UPDATE 2-ICE to end New York floor trading after 142 years
By Marcy Nicholson and John McCrank
NEW YORK, July 26 (Reuters) - The 142-year-old tradition of floor-based open-outcry trading at the former New York Cotton Exchange is coming to an end as the last of its contracts -- options on futures tied to agricultural products such as sugar and cocoa -- go exclusively electronic.
IntercontinentalExchange Inc said on Thursday that electronic trading already makes up more than three quarters of all options volume at ICE Futures U.S., versus 10 percent in April 2011, and that it will shift to electronic-only options dealing after the close on Oct. 19.
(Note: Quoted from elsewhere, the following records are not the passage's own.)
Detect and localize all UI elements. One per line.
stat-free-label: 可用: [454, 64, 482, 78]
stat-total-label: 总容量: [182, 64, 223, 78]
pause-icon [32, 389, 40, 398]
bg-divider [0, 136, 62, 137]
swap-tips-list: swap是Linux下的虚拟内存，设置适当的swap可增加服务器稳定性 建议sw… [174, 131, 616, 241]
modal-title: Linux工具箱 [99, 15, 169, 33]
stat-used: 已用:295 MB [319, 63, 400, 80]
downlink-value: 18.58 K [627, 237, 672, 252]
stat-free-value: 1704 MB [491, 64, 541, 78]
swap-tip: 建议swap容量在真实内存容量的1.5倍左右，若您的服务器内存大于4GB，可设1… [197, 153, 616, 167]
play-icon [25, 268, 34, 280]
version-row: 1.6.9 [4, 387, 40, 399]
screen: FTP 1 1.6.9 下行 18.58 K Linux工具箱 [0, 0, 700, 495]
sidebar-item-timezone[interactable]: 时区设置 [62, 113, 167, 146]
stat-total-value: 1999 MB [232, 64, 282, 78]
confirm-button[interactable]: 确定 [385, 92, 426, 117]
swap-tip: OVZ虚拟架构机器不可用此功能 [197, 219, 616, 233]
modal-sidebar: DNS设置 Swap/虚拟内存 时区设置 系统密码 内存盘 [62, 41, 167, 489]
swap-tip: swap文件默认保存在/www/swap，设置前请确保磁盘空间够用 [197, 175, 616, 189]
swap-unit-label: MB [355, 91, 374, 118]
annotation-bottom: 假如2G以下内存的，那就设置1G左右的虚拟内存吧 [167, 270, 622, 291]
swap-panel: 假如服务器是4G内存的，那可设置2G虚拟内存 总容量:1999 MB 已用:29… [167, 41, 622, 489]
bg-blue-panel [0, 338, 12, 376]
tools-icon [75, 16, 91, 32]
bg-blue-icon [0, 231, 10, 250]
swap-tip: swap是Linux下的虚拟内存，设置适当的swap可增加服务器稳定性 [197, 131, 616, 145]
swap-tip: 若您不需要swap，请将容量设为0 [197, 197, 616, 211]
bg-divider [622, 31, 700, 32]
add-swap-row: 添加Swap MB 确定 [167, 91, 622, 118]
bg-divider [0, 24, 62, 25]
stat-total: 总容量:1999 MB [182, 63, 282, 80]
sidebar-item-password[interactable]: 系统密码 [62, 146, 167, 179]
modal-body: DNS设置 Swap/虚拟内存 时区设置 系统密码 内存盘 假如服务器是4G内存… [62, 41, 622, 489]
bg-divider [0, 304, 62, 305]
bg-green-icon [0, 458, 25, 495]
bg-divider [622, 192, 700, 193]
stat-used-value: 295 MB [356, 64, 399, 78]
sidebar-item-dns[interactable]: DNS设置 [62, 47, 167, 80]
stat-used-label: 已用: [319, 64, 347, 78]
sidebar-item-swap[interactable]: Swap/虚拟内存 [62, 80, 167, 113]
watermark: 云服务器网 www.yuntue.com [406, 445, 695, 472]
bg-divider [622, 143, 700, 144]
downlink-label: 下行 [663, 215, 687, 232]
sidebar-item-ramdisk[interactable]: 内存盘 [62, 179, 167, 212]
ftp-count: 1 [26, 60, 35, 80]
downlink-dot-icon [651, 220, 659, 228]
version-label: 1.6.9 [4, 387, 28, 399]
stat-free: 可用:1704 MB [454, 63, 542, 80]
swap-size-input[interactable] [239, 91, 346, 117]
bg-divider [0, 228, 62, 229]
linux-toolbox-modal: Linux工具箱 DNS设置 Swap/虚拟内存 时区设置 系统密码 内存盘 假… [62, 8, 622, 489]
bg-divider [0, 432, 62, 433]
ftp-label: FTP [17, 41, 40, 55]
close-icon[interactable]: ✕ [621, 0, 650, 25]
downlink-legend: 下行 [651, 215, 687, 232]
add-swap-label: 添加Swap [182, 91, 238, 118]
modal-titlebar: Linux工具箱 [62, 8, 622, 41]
While the move will be the end of an era for New York commodities trading, it came as no surprise to many given the sharp drop in activity since the floor's heyday and the small number of dealers who remain there.
"It's the way of the future. It's difficult to continue when they're losing a share of the volume every day," said James Cordier, founder and president at Liberty Trading Group in Tampa, Florida.
The ICE Futures U.S. options contracts that will be affected are the sugar No. 11, cotton No. 2, coffee "C", cocoa and frozen concentrated orange juice, the exchange said in a notice.
ICE futures trading went fully electronic in March 2008, but at the time the exchange lacked the capability to shift its options dealing to a fully electronic platform.
In March 2008, there were 330 floor traders at ICE Futures U.S.'s New York facility. Now there are fewer than 100, not including clerks and staff.
"You could shoot a shot through the floor and not hit anybody," a cotton broker said of a recent visit to the floor.
ICE said it would maintain its New York facility for now for brokers who elect to use it. The site's lease runs out in mid-2013, and when it moves, ICE said it plans to provide an electronic dealing room for customers if needed.
Critics of the move say options dealing is better handled in face-to-face deals rather than by computer.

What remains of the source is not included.